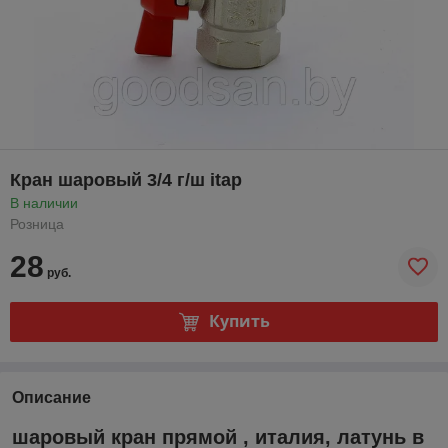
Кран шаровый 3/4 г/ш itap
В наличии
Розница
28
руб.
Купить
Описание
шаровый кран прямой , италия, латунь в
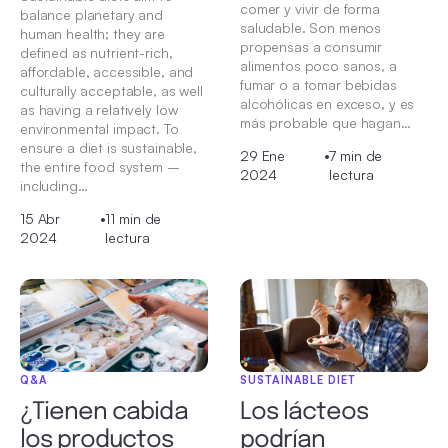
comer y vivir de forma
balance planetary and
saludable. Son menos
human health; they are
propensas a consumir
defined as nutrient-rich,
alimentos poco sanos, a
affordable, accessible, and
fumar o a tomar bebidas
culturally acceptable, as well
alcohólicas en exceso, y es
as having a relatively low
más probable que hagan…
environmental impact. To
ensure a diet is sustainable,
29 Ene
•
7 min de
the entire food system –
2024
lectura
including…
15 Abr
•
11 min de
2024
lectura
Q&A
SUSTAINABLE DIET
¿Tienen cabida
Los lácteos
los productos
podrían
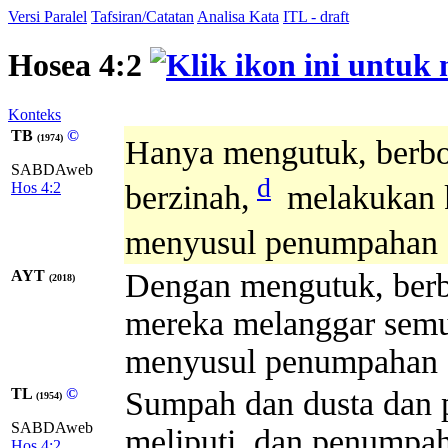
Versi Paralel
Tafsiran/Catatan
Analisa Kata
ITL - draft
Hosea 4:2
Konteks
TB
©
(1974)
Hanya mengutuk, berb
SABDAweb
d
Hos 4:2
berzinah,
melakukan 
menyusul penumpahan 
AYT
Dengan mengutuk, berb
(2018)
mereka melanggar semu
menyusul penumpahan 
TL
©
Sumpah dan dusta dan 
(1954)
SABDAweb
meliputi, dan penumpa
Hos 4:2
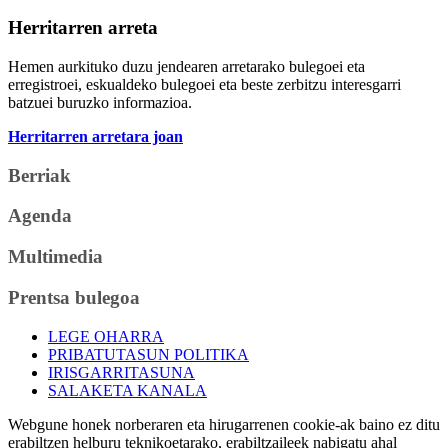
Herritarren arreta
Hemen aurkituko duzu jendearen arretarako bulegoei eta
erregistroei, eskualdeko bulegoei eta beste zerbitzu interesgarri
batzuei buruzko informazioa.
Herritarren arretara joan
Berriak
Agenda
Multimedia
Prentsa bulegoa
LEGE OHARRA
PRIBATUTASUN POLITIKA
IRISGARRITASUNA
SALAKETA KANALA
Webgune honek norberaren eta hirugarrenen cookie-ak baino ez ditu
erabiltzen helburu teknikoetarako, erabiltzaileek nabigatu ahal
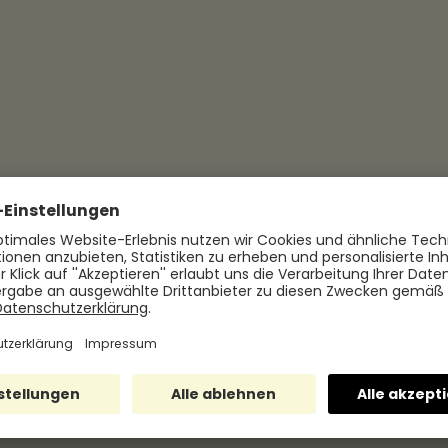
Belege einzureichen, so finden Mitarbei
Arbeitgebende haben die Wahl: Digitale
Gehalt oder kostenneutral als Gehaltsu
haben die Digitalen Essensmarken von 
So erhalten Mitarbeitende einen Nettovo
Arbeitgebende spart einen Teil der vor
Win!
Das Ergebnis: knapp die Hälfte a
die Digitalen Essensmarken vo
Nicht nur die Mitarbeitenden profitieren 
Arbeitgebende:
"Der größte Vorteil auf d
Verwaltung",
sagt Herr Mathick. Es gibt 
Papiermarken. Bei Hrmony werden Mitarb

----

**What you are asked to do**. Exactly reproduce the lines above, starting at the one that contains "PRIBATUTASUN POLITIKA" and ending at the one that contains "Gehalt oder kostenneutral als Gehaltsu", both inclusive; leave the pictures out and add no other lines.

**Result**.
PRIBATUTASUN POLITIKA
IRISGARRITASUNA
SALAKETA KANALA
Webgune honek norberaren eta hirugarrenen cookie-ak baino ez ditu
erabiltzen helburu teknikoetarako, erabiltzaileek nabigatu ahal
Belege einzureichen, so finden Mitarbei
Arbeitgebende haben die Wahl: Digitale
Gehalt oder kostenneutral als Gehaltsu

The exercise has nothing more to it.